If a line in the data below includes the string "šíření", please return a copy of it.
[[ Dataset content open ]]
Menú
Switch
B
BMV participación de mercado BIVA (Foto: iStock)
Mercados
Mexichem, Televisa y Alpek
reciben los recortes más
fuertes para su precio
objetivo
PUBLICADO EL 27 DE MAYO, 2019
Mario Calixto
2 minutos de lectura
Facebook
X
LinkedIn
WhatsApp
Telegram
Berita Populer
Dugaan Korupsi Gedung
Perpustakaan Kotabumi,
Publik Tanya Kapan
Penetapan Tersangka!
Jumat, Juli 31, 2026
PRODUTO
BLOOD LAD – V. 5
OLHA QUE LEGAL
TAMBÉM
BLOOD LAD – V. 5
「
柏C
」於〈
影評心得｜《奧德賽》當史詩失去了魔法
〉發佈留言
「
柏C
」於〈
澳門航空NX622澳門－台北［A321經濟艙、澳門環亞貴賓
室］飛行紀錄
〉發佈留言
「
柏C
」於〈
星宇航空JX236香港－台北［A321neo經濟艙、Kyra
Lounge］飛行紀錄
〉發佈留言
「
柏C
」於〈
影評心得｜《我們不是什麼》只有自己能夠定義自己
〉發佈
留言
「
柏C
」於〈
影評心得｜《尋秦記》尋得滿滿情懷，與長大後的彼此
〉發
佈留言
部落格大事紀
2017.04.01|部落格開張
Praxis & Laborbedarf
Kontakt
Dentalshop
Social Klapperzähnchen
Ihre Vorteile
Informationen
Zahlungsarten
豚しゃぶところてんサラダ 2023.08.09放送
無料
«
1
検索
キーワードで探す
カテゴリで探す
[[ Dataset content closed ]]
[[ Dataset content open ]]
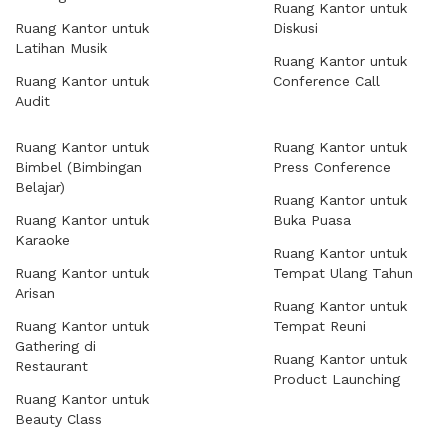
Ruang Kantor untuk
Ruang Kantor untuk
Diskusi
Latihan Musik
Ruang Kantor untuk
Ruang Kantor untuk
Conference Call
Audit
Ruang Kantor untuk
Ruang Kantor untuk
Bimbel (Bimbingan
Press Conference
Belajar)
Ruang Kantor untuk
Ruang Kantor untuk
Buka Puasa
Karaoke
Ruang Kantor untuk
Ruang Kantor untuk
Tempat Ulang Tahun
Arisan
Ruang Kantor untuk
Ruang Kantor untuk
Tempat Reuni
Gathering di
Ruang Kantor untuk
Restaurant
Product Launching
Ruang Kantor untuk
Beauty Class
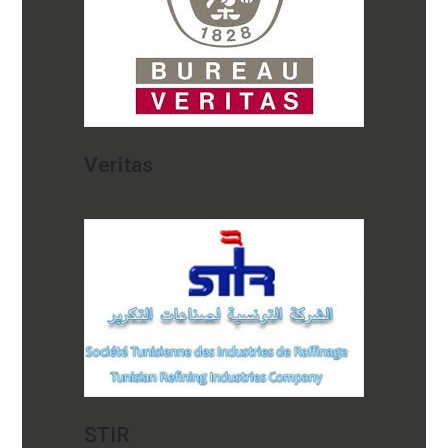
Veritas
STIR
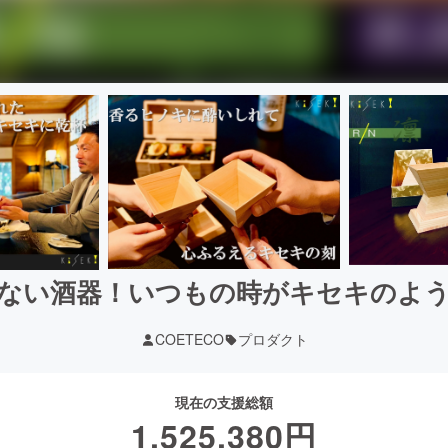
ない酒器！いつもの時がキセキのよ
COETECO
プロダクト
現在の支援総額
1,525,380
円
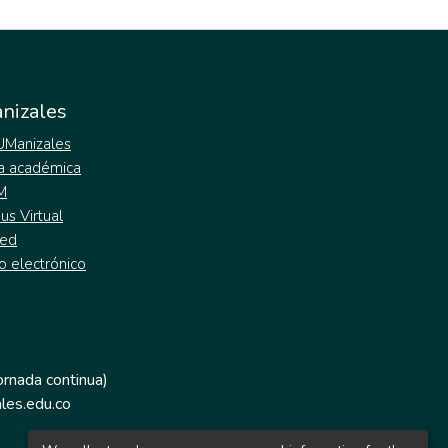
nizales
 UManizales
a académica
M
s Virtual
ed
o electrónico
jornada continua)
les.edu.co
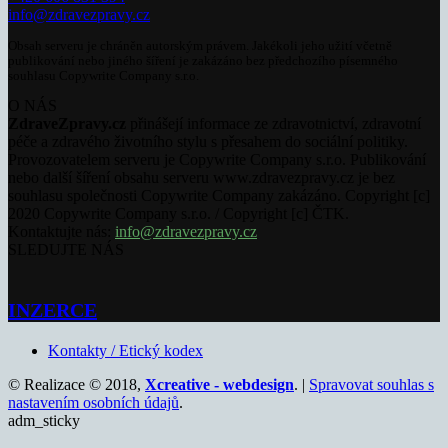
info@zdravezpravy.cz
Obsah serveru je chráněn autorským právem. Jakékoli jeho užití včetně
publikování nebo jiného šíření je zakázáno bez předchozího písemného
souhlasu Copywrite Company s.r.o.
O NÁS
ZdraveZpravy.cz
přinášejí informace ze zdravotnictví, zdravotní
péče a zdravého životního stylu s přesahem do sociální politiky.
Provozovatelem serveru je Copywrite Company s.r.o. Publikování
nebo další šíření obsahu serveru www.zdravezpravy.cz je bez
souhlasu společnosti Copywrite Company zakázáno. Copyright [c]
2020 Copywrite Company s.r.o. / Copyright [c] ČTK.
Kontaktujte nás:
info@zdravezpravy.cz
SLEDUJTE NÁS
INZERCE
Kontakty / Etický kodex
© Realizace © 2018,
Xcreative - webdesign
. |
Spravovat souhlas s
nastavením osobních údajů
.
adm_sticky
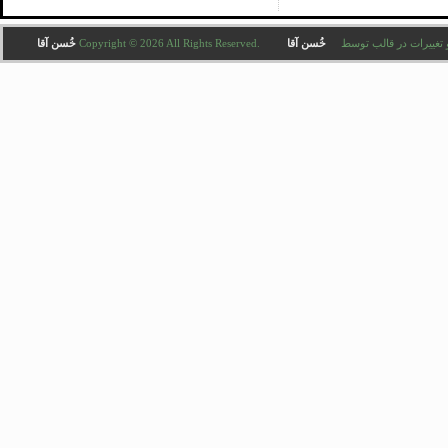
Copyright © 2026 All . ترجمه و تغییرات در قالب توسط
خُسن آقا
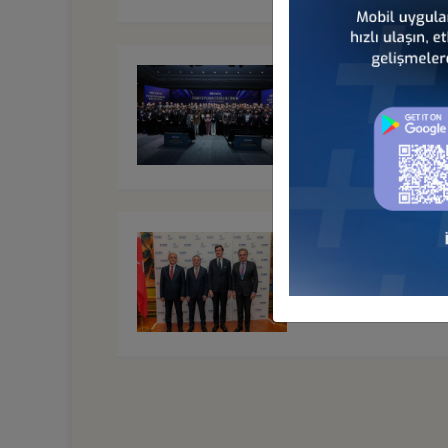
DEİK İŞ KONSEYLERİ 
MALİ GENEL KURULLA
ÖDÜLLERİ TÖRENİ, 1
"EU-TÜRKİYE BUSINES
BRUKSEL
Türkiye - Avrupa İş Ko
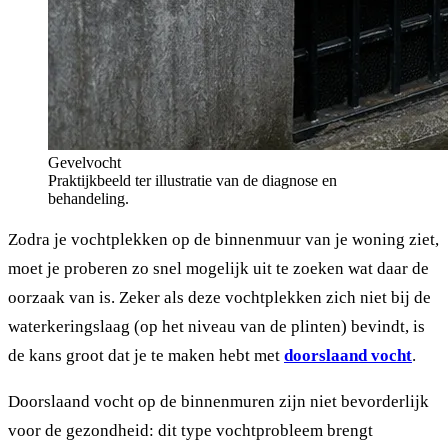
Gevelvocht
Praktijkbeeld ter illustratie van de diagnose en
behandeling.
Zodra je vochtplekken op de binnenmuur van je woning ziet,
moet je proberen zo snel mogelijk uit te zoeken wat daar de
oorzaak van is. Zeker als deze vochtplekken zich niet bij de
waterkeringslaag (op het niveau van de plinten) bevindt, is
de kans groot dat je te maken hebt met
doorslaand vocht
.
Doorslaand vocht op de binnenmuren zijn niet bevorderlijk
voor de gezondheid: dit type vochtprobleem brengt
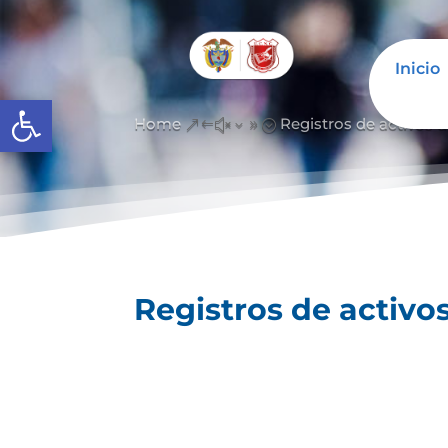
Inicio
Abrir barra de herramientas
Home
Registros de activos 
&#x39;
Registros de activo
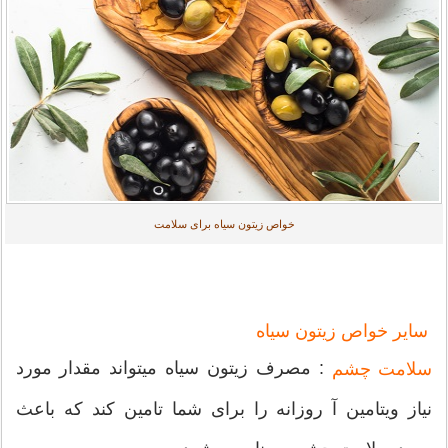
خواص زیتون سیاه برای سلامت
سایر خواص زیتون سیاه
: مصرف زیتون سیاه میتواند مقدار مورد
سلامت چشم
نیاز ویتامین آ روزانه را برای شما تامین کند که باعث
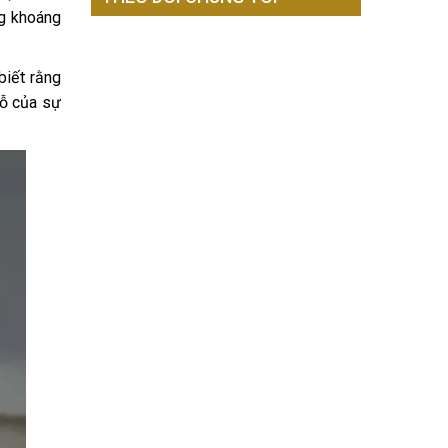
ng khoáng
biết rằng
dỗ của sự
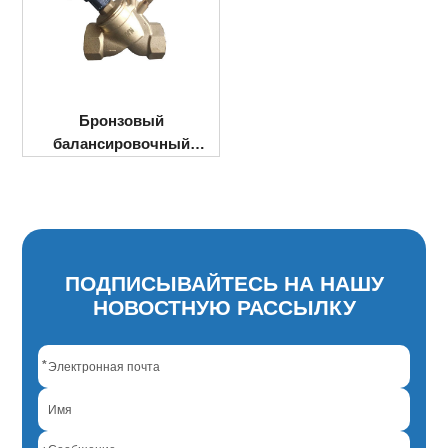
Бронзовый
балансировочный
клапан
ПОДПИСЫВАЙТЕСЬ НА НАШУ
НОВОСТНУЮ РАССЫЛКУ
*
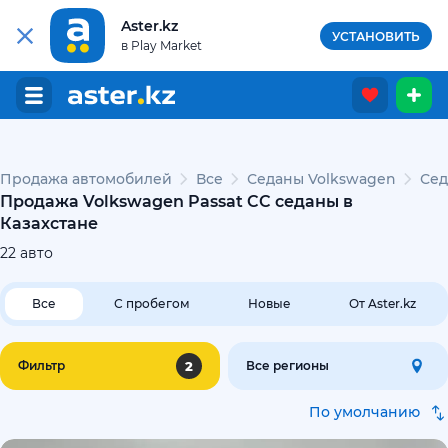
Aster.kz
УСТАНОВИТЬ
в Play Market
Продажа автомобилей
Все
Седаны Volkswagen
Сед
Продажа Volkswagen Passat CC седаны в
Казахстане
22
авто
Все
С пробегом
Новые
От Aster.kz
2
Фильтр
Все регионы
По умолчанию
[[ Dataset content closed ]]
[[ Dataset content open ]]
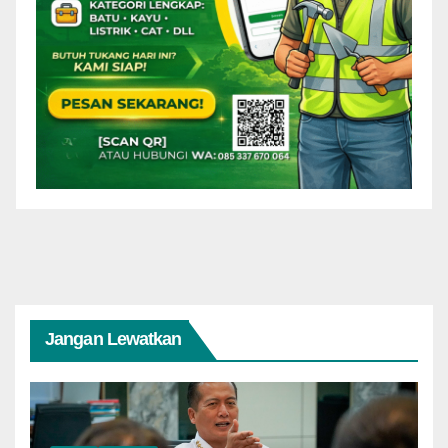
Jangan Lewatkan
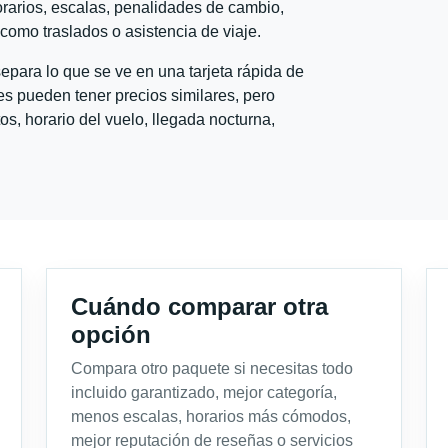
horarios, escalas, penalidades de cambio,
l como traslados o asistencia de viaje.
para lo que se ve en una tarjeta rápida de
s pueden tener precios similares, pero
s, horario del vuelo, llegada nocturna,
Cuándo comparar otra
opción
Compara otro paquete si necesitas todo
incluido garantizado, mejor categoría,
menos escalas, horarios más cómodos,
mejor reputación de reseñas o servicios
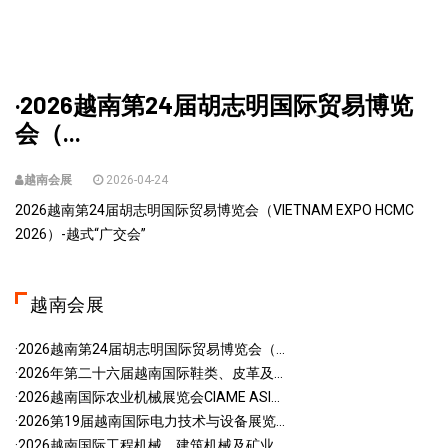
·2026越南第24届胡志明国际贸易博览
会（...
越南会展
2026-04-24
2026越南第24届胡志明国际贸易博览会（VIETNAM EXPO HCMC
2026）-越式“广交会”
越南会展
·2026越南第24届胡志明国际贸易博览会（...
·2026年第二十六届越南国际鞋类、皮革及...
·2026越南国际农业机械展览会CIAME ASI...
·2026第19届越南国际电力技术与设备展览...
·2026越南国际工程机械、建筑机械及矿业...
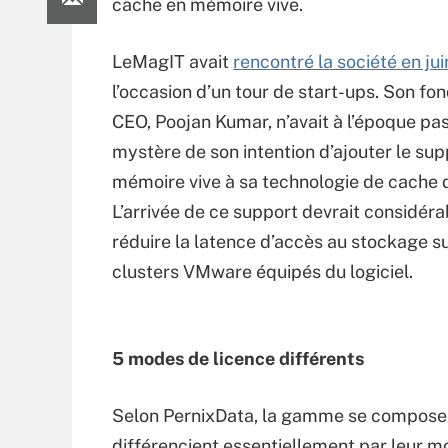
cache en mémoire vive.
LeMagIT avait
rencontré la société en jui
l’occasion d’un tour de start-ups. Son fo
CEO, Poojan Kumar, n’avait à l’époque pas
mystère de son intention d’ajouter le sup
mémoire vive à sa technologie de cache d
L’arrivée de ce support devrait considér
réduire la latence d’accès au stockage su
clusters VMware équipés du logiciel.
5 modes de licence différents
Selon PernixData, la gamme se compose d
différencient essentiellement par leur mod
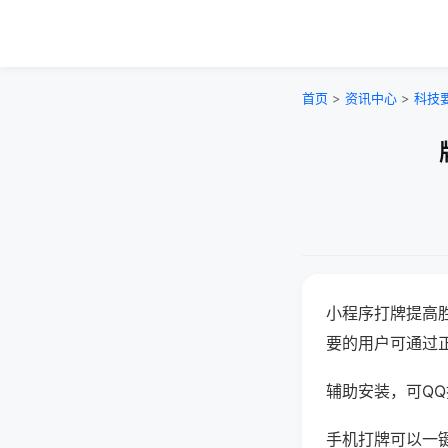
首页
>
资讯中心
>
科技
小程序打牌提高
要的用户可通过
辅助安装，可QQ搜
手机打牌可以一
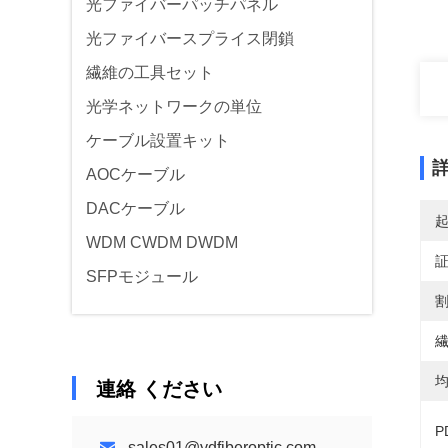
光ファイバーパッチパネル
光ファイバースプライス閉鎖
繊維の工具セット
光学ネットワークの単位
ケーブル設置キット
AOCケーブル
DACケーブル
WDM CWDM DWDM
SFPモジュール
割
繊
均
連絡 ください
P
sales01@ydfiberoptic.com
[[ Dataset content closed ]]
§ Written answer
publikování nebo jiného šíření je zakázáno bez předchozího písemného
nebo další šíření obsahu serveru www.zdravezpravy.cz je bez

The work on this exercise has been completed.